L’orientation de l’exégèse de Philon apparaît manifeste : il s’agit de manifester qu’Abraham est un véritable exemple (ἀρχετύπος, si l’on reprend le vocabulaire du De Abrahamo, ou peut-être παράδειγμα), et justement son exemplarité est d’autant plus grande qu’il est possible de montrer que cet épisode illustre à la fois sa piété et son amour des hommes, selon la vision qu’il reçoit 341. À la différence de l’exégèse de ce passage dans le De Abrahamo, où Philon glisse de l’amour des hommes à la piété, sans pouvoir véritablement les concilier, le commentaire des Quaestiones introduit un degré supplémentaire, et peut-être indépassable, d’exemplarité en parvenant à inscrire dans le texte, simultanément, les devoirs envers Dieu et les devoirs envers les hommes, qui constituent comme nous l’avons rappelé les deux vertus les plus hautes dont Abraham peut faire preuve, et les deux tables de la Loi données par Dieu à Moïse au mont Sinaï.
L’insistance finale sur l’exemplarité d’Abraham, modèle de tout le peuple juif, permet d’illustrer comment Philon, confronté à un problème d’interprétation majeur, parvient à retourner en éloge plus grand encore le problème que pose le texte, en retrouvant des dimensions caractéristiques de la figure d’Abraham, même si cela doit se faire de façon plus complexe, en passant notamment, de façon paradoxale, par les faiblesses de sa vision, qui l’obligent à faire preuve des deux plus grandes vertus au lieu d’une seule.
Op. cit., n. 2, p. 167.
Op. cit., n. e, p. 273.
Il faut peut-être voir ici l’un des doublets dont les traducteurs arméniens sont coutumiers pour préciser quel est le mot grec qu’ils cherchent à rendre.
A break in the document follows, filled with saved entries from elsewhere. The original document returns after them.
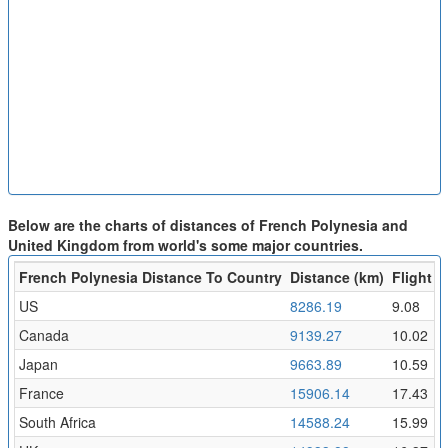
Below are the charts of distances of French Polynesia and
United Kingdom from world's some major countries.
French Polynesia Distance To Country
Distance (km)
Flight T
US
8286.19
9.08
Canada
9139.27
10.02
Japan
9663.89
10.59
France
15906.14
17.43
South Africa
14588.24
15.99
Philon pourrait faire ici d’Abraham l’ἀρχή (l’origine, et en même temps le principe directeur) du peuple juif.
Mercier parle d’une « vision imaginaire et non positive » : l’interprétation de Marcus qu’il cite lui-même en note (« ayant devant les yeux une vision mouvante concernant tantôt Dieu, et tantôt des étrangers » ; op. cit., n. 3, p. 157) paraît à cet égard bien plus convaincante. Aucher parle de façon convergente d’une vision « non vero constantem », ce qui s’applique bien à l’idée qu’Abraham ne cesse de passer de l’une à l’autre, comme Philon l’a annoncé ici, et comme son exégèse des versets suivants va le montrer.